論点6の中西輝政「戦後体制を親の仇と定め、パトスに燃える、霞が関討幕のリーダーを求む」怨念と情念か。2011年に「討幕」という言葉は「竜馬伝」に悪乗りととらえかねないのが難点。

論点12から論点22までは外交問題。中国とアジアと在日米軍。櫻井よしこ、重村智計、辺真一、佐藤優、岡本行夫、田中均らが一斉に論じる。さらに本書は論点33まで憲法改正、集団的自衛権、政党の理念、政党政治、選挙制度、戦争責任、天皇と重い論文が続くが、ここまででまだ半分に至っていない。

論点34からは経営分野だ。まずはコマツ会長の関根正弘「危機突破のカギは『見える化』にあり」明るい。論点35堀江貴文「スキルの高い経営者に高給を払うのが当然」ノー天気だ。論点36成毛眞「日本語訛りの英語でよいから『語るべき日本』を学んだほうが役に立つ」もはや自己弁護。

論点45は国民共通番号制度に対する八幡和郎と黑田充の賛否両論。明らかに八幡に分がある。八幡はオーストリア方式などの具体論で導入を促す立場だ。

論点46は斉藤環の「ツイッターは殺伐とした風景をもたらす情報量ゼロの『失言装置』」はデジャブ。過去にパソコンも携帯電話のインターネットも、世界の何かを滅ぼすと予測した論考や書籍が多数世に出てきたが、滅んだのは論者だった。本業がある人こそ思い切った発言ができるのかもしれない。

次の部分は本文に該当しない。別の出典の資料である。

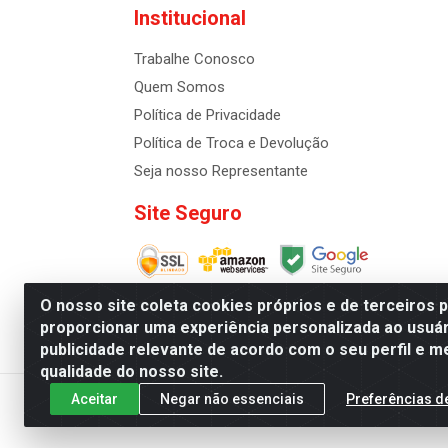
Institucional
Trabalhe Conosco
Quem Somos
Política de Privacidade
Política de Troca e Devolução
Seja nosso Representante
Site Seguro
O nosso site coleta cookies próprios e de terceiros 
proporcionar uma experiência personalizada ao usuár
publicidade relevante de acordo com o seu perfil e m
Distribuidora de Cosméti
qualidade do nosso site.
Aceitar
Negar não essenciais
Preferências d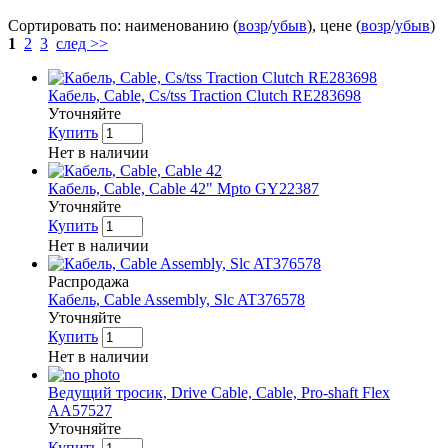
Сортировать по: наименованию (
возр
/
убыв
), цене (
возр
/
убыв
)
1
2
3
след >>
Кабель, Cable, Cs/tss Traction Clutch RE283698
Уточняйте
Купить
Нет в наличии
Кабель, Cable, Cable 42" Mpto GY22387
Уточняйте
Купить
Нет в наличии
Распродажа
Кабель, Cable Assembly, Slc AT376578
Уточняйте
Купить
Нет в наличии
Ведущий тросик, Drive Cable, Cable, Pro-shaft Flex
AA57527
Уточняйте
Купить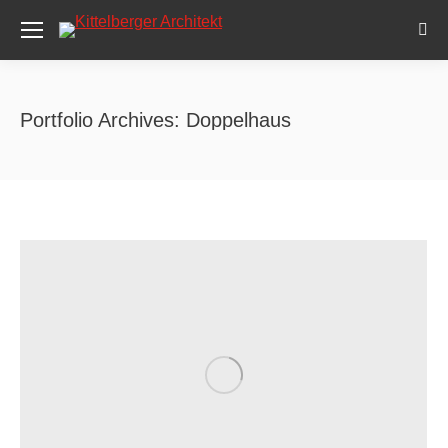
Sea
Portfolio Archives:
Doppelhaus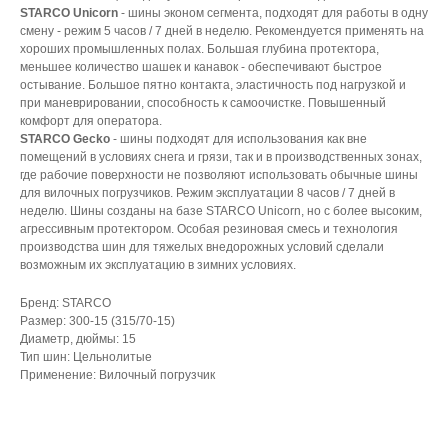
STARCO Unicorn
- шины эконом сегмента, подходят для работы в одну
смену - режим 5 часов / 7 дней в неделю. Рекомендуется применять на
хороших промышленных полах. Большая глубина протектора,
меньшее количество шашек и канавок - обеспечивают быстрое
остывание. Большое пятно контакта, эластичность под нагрузкой и
при маневрировании, способность к самоочистке. Повышенный
комфорт для оператора.
STARCO Gecko
- шины подходят для использования как вне
помещений в условиях снега и грязи, так и в производственных зонах,
где рабочие поверхности не позволяют использовать обычные шины
для вилочных погрузчиков. Режим эксплуатации 8 часов / 7 дней в
неделю. Шины созданы на базе STARCO Unicorn, но с более высоким,
агрессивным протектором. Особая резиновая смесь и технология
производства шин для тяжелых внедорожных условий сделали
возможным их эксплуатацию в зимних условиях.
Бренд: STARCO
Размер: 300-15 (315/70-15)
Диаметр, дюймы: 15
Тип шин: Цельнолитые
Применение: Вилочный погрузчик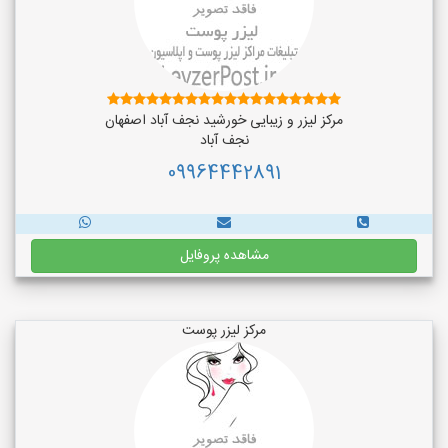
مرکز لیزر و زیبایی خورشید نجف آباد اصفهان
نجف‌ آباد
09964442891
مشاهده پروفایل
مرکز لیزر پوست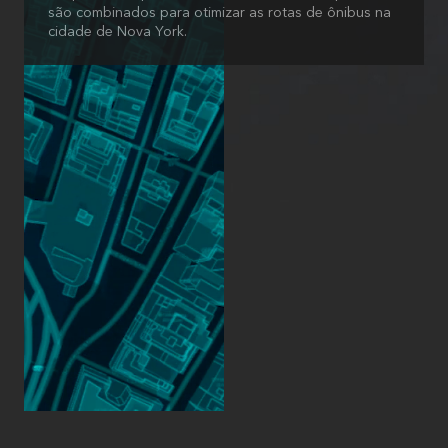
são combinados para otimizar as rotas de ônibus na
cidade de Nova York.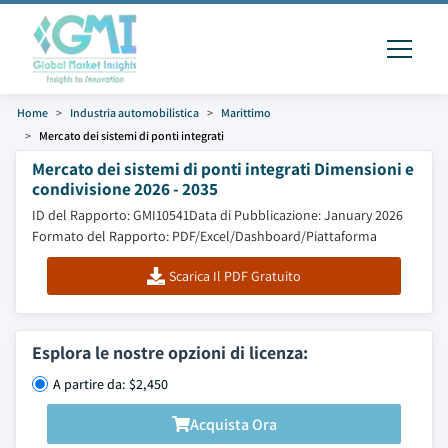
Home
Industria automobilistica
Marittimo
Mercato dei sistemi di ponti integrati
Mercato dei sistemi di ponti integrati Dimensioni e
condivisione 2026 - 2035
ID del Rapporto: GMI10541
Data di Pubblicazione: January 2026
Formato del Rapporto: PDF/Excel/Dashboard/Piattaforma
Scarica Il PDF Gratuito
Esplora le nostre opzioni di licenza:
A partire da: $2,450
Acquista Ora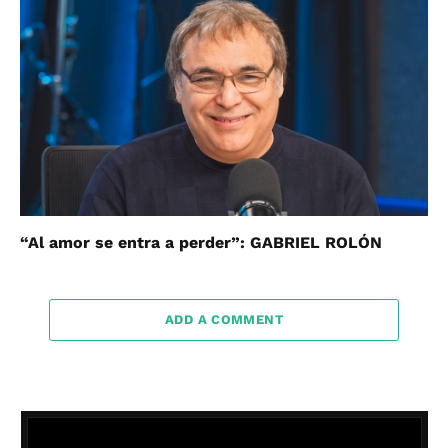
“Al amor se entra a perder”: GABRIEL ROLÓN
ADD A COMMENT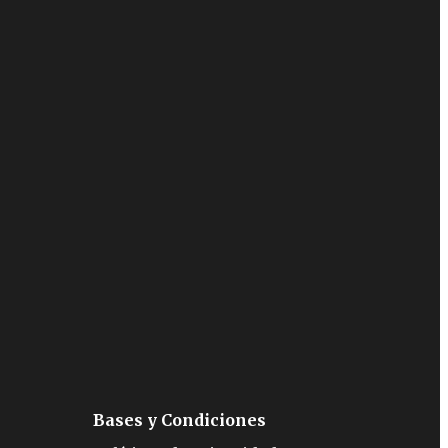
Bases y Condiciones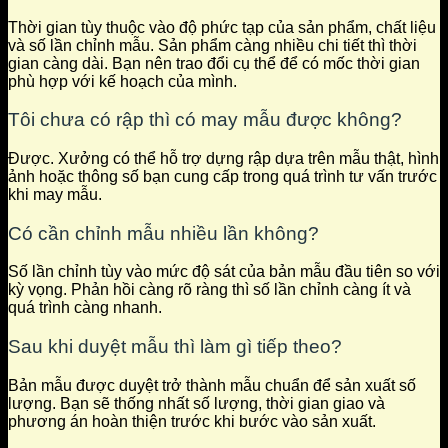
Thời gian tùy thuộc vào độ phức tạp của sản phẩm, chất liệu
và số lần chỉnh mẫu. Sản phẩm càng nhiều chi tiết thì thời
gian càng dài. Bạn nên trao đổi cụ thể để có mốc thời gian
phù hợp với kế hoạch của mình.
Tôi chưa có rập thì có may mẫu được không?
Được. Xưởng có thể hỗ trợ dựng rập dựa trên mẫu thật, hình
ảnh hoặc thông số bạn cung cấp trong quá trình tư vấn trước
khi may mẫu.
Có cần chỉnh mẫu nhiều lần không?
Số lần chỉnh tùy vào mức độ sát của bản mẫu đầu tiên so với
kỳ vọng. Phản hồi càng rõ ràng thì số lần chỉnh càng ít và
quá trình càng nhanh.
Sau khi duyệt mẫu thì làm gì tiếp theo?
Bản mẫu được duyệt trở thành mẫu chuẩn để sản xuất số
lượng. Bạn sẽ thống nhất số lượng, thời gian giao và
phương án hoàn thiện trước khi bước vào sản xuất.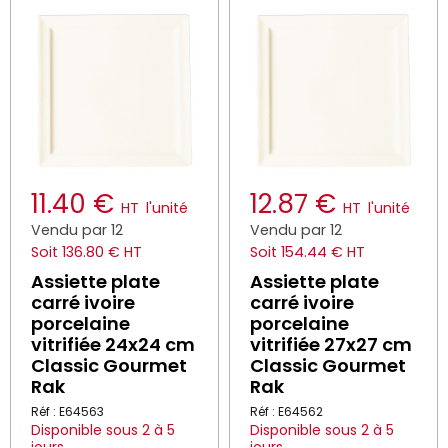
11.40 €
12.87 €
HT
l'unité
HT
l'unité
Vendu par 12
Vendu par 12
Soit 136.80 € HT
Soit 154.44 € HT
Assiette plate
Assiette plate
carré ivoire
carré ivoire
porcelaine
porcelaine
vitrifiée 24x24 cm
vitrifiée 27x27 cm
Classic Gourmet
Classic Gourmet
Rak
Rak
Réf : E64563
Réf : E64562
Disponible sous 2 à 5
Disponible sous 2 à 5
jours
jours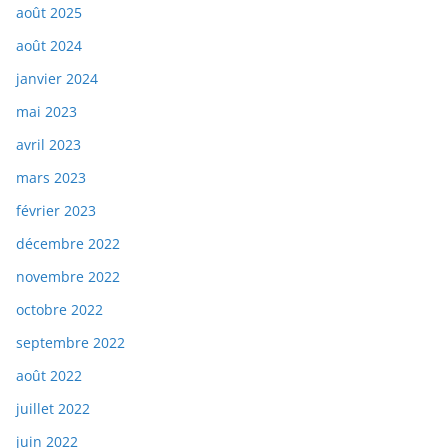
août 2025
août 2024
janvier 2024
mai 2023
avril 2023
mars 2023
février 2023
décembre 2022
novembre 2022
octobre 2022
septembre 2022
août 2022
juillet 2022
juin 2022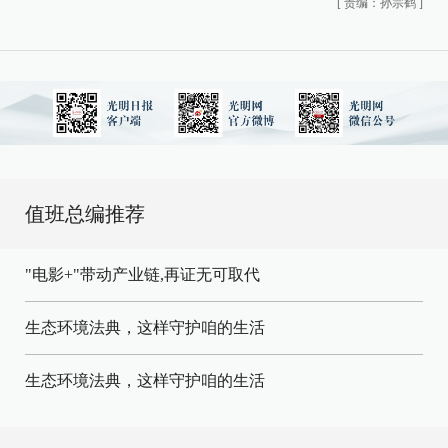
[
责编：孙宗鹤
]
值班总编推荐
"电影+"带动产业链,再证无可取代
生态环境法典，这样守护咱的生活
生态环境法典，这样守护咱的生活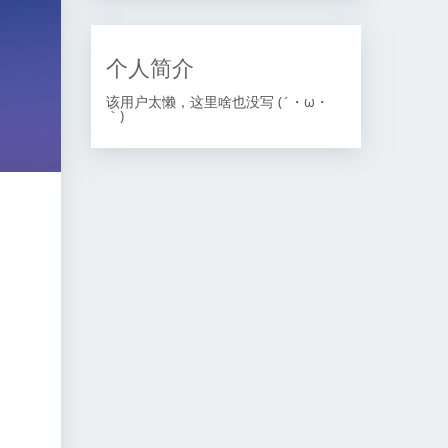
个人简介
该用户太懒，这里啥也没写 (´・ω・
｀)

論点53の浅川芳裕「日本の農業は弱くない。元気な農家を伸ばして非効率な農政の終焉を」は全面的に賛成。農業振興8つ提言も秀逸。寄稿者はジャガイモ専門誌「ポテカル」の編集長でもあるようだ。じつにおもしろい。

論点54以降はポスト石油、レアメタル、生物多様性、異常気象、巨大地震と続き、ほとんどの論文が妥当かつ穏当だと思う。それ以降は大分類で科学、少子化と社会福祉、医療と介護、家族、教育、司法、現代社会とつづいて最後は大相撲だ。

論点87の大相撲は黒鉄ヒロシ。テレビで黒鉄ヒロシの「老人性常識人」ぶりを見てキラいいになったのだが、この論文はじつに面白い。この分野で是非とも一冊書いてほしいものだ。